Winnipeg Hiroshima Exhibit a Big Success



From March 1 to March 14, Fort Garry Place Mall was the site of an exhibit documenting the bombing of Hiroshima and Nagasaki in 1945. A coalition of peace, community and disarmament organizations hosted the exhibit which is on permanent loan from the Hiroshima Peace Park Museum to the Veterans for Peace in the United States. The two weeks of the exhibit were highly successful. Organizers estimated that about 3,000 people had viewed the exhibit by the time it closed. About half that number were secondary school students.

The exhibit's more than 240 feet of panels record the results of the bombing of Hiroshima and Nagasaki in both pictures and words.

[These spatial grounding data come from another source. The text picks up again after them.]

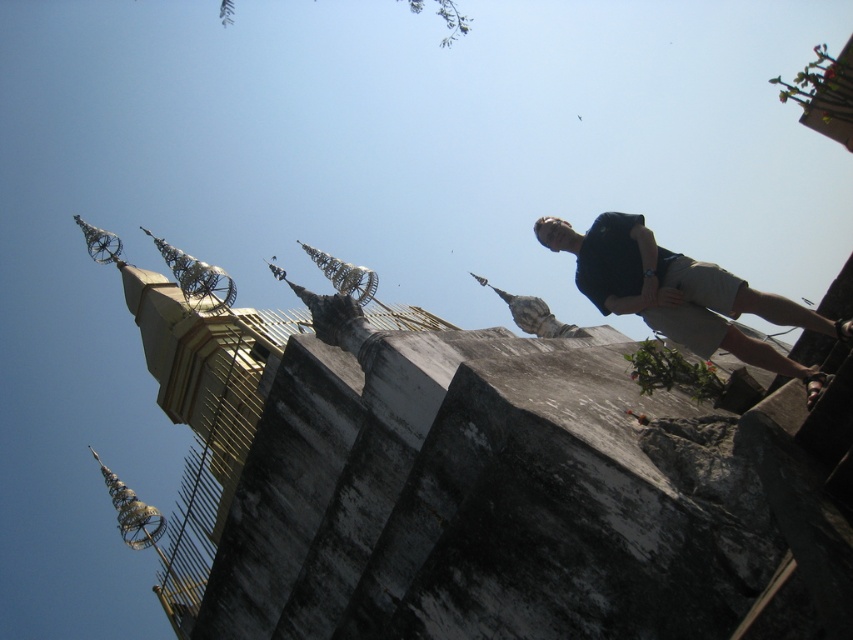 You are standing at the base of the temple structure and want to locate the gold metallic spire at upper left. According to the coordinates provided, where should you look?

You should look at point [195,403] to locate the gold metallic spire at upper left. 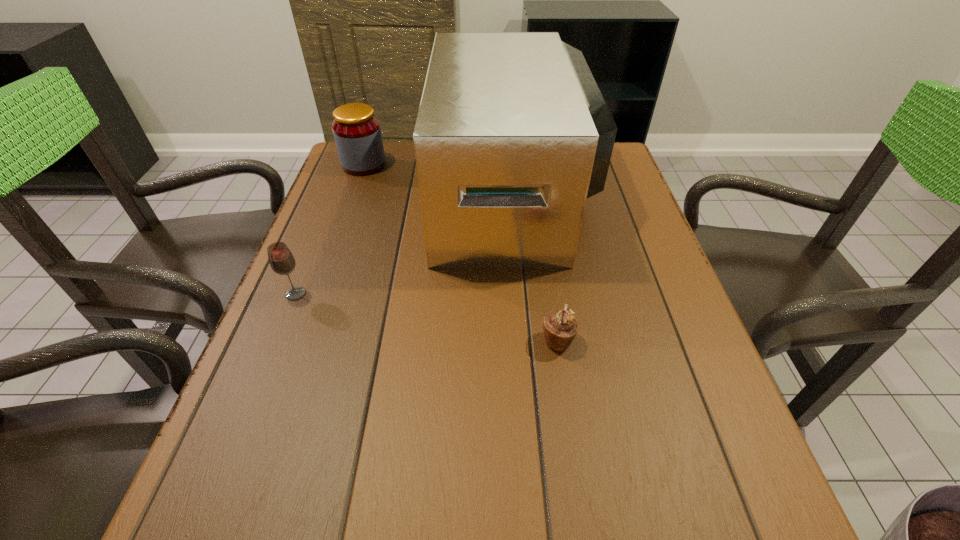 At what (x,y) coordinates should I click in order to perform the action: click on free point located on the back of the third tallest object. Please return your answer as a coordinate pair (x, y). This screenshot has width=960, height=540. Looking at the image, I should click on (325, 219).

Where is `blank area located on the front of the shortest object`? The width and height of the screenshot is (960, 540). blank area located on the front of the shortest object is located at coordinates (574, 447).

Where is `microwave oven that is at the far edge`? microwave oven that is at the far edge is located at coordinates (512, 136).

Locate an element on the screen. jar that is at the far edge is located at coordinates (356, 130).

Where is `jar positioned at the left edge`? The width and height of the screenshot is (960, 540). jar positioned at the left edge is located at coordinates (356, 130).

Where is `glass drink container positioned at the left edge`? The image size is (960, 540). glass drink container positioned at the left edge is located at coordinates (282, 262).

The height and width of the screenshot is (540, 960). What are the coordinates of `object that is at the right edge` in the screenshot? It's located at (512, 136).

This screenshot has height=540, width=960. I want to click on object at the far left corner, so click(x=356, y=130).

Locate an element on the screen. Image resolution: width=960 pixels, height=540 pixels. object located in the far right corner section of the desktop is located at coordinates (512, 136).

At what (x,y) coordinates should I click in order to perform the action: click on free location at the near edge. Please return your answer as a coordinate pair (x, y). The width and height of the screenshot is (960, 540). Looking at the image, I should click on (571, 501).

Visitors left their comments in writing. In addition to the exhibit, there was a "peace wall" on which visitors could leave their own artwork and poetry. There was an evening program each night at 7:30 p.m.

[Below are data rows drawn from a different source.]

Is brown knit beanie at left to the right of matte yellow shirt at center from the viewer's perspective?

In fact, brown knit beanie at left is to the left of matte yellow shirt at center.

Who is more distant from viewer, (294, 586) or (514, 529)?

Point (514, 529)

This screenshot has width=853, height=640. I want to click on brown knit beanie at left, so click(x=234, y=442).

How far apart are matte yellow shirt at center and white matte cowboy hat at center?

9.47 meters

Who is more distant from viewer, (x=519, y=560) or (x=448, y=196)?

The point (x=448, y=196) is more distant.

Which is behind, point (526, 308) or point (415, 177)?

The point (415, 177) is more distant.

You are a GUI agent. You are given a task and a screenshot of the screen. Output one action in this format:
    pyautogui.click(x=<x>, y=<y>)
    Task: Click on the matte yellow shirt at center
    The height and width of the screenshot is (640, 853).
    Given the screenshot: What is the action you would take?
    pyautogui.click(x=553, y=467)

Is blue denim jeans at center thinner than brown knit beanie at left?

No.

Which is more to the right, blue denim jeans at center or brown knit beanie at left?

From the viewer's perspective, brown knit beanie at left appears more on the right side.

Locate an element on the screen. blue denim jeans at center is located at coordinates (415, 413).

While the exhibit documented the events of August 6 and 8, 1945 and their aftermath, its message was not just historical. Its showing in Winnipeg was linked to the work of many groups, organizations and individuals who continue to press for the disarmament of all the world's nuclear powers.

More than 40 years after the dropping of the atomic bomb - and despite the collapse of the Soviet Union and the Warsaw Pact - the desire for peaceful relations between countries and peoples remains elusive. The arms race, war and the possibility of nuclear war remain among the major problems of our time.